There perhaps has never been a more exciting—or confusing—time to be alive. Admittedly, the excitement is of the cerebral order, but—excepting a few extreme sport Paleo-enthusiasts—not too many of us would prefer the heart-pounding thrill of being chased into the cave by a thundering herd of hungry megafauna. Ok, so that probably never happened quite like that in the primitive world; outside of an episode of the Flintstones, that is. So what? Should a metaphor yield to reality?
It’s a question of keen interest to many, especially as these metaphors enact themselves in our bodies, proper and politic. When should we submit to biology? What about culture? How much should public opinion and social approval guide us?

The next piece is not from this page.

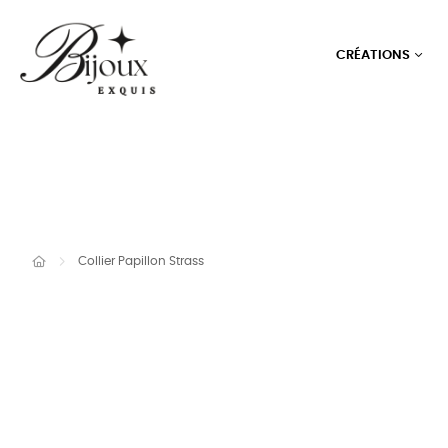
CRÉATIONS
Collier Papillon Strass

How can we grow and become within the social constraints imposed on us from without, when we are unable to effect their removal? Is it possible to self-create and to know oneself, in the absence of a social mirror?
While some people seemingly have carte blanche to create and recreate themselves, dipping their brush with impunity into a vast palette of tropes and memes, others spend a lifetime trying to escape the narrow confines of the class, race and gender bequeathed to them by birth and circumstance, and yet they fail. Their failure is palpable, as they are gunned down in the streets or relegated to the zero sum game that prevails inside our institutions and on our streets, and increasingly in our workplaces and markets, a logic that makes solidarity and human community nearly impossible.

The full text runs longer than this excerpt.